All three cases described below require the evaluation of potency. Two receptor-based approaches, Glide and MM-GBSA, were chosen as scoring functions for cases involving an explicit protein structure. A third approach takes ECFP as the molecular portrait and Bayesian statistics (an estimate of probability based on the presence/absence of specific features from the binary data input) as the modeling method. One significant advantage of this 2D-based approach is the speed of calculation. The ECFP descriptor is particularly useful within FRESH when probing a large chemical space. To maximize computational efficiency in the prioritization of candidate structures, QSAR selections based on ECFP are placed in the task-stream ahead of the more computationally expensive score generators like Glide or MM-GBSA.

Phosphatidylinositol 3-kinase (PI3K) phosphorylates the 3-hydroxyl group of the inositol ring of phosphatidylinositol and converts phosphatidylinositol (3,4)-biphosphate (PIP2) to phosphatidylinositol (3,4,5)-triphosphate (PIP3). PI3K is a crucial component in a number of pathways, which regulates cell proliferation, survival, chemotaxis and differentiation.911 Among all the isoforms, PI3Kα is an interesting cancer therapeutic target. It has been recognized that up-regulation of the PI3K signaling pathway promotes angiogenesis and is associated with development of human cancers. In addition, the pathway has been implicated in conferring resistance to conventional therapies.12 Currently, there is no FDA approved anti-PI3K drug available.

The present PI3K-based case study originates from the 2011 report by Kim et al.13 in which the R2 extension of scaffold 1 in Figure 1 has been examined. The initial hit compound (R2 = H) is a 360 nM (IC50) agent that emerged from scaffold screening at a concentration of 10 μM. Various aromatic substituents within the R2 group modified by Suzuki coupling were tested.

Figure 1.

Figure 1

PI3K inhibitor scaffold 1 and analogue 2.

The QSAR scoring functions for evaluating potency were established as described above in the description of FRESH. The performance of QSAR scores was evaluated by the area under the curve (AUC) of the receiver operating characteristic (ROC) curve. Among them, the Bayesian score has the highest AUC (0.93, Figure S1), followed by the MM-GBSA score (0.72, Figure S2) and the Glide score (0.64, Figure S3). All three QSAR scores were implemented in FRESH for this case.

According to the synthesis route, the aromatic R2 moiety is attached to the core structure by Suzuki coupling in which arylboronic acids (or bromides) are the building blocks. The corresponding fragments were obtained from the latter by querying the “Zinc bb now” database. The fragments were covalently linked to the core structure 1 in Figure 1 to generate structures of all possible PI3Kα inhibitors in this subclass.

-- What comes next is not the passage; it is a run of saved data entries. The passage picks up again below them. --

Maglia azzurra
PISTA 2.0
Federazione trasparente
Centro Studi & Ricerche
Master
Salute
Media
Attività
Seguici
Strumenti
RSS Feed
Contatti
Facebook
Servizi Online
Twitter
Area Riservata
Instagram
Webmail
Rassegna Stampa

Synthetic targets were then chosen as described in the introduction and experimental procedures. Examination of the prioritized structure list revealed the third best structure with an R2 oxadiazole ring to be literature analogue 2 (Figure 1). With an IC50 = 2 nM, the compound is a potent inhibitor for PI3Kα and featured in the Table of Contents graphic of the original paper.12 Thus, the method successfully captures a known potent molecule among the top five in the final FRESH list.

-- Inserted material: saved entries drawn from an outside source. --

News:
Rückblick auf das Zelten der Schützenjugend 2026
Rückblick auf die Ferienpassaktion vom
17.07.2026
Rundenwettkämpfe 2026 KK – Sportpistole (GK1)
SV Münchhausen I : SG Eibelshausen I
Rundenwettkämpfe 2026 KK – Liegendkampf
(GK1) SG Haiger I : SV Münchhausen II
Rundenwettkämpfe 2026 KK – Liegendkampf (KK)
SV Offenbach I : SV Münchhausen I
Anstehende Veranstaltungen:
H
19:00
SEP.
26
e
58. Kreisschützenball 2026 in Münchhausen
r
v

Carbonic anhydrases (CAs) are ubiquitously expressed in all organisms. This family of enzymes catalyzes the reversible hydration of CO2 to bicarbonate and a proton. CAs are categorized as metalloenzymes since the catalytic center contains a functional zinc ion. Such proteins (including HDAC-1 below) are generally regarded as difficult targets for virtual screening exercises. The enzymes are involved in many physiological processes, and their inhibitors have been explored clinically for various therapeutic purposes such as antiglaucoma, anticonvulsant, antiobesity, pain-relief and antitumor activities. The physiologically dominant isoform, CA II, is one of the most extensively studied proteins among all known protein targets.14

Pacchiano et al. have investigated CA inhibitors with the ureido-benzenesulfonamide scaffold 3 shown in Figure 2, an application of the popular sulfonamide moiety.15,16 The R1 group contains at least one phenyl ring. The corresponding synthetic building blocks for R1 are isocyanates or acid chlorides.

Figure 2.

Figure 2

CA II inhibitor scaffold 3 and analogue 4.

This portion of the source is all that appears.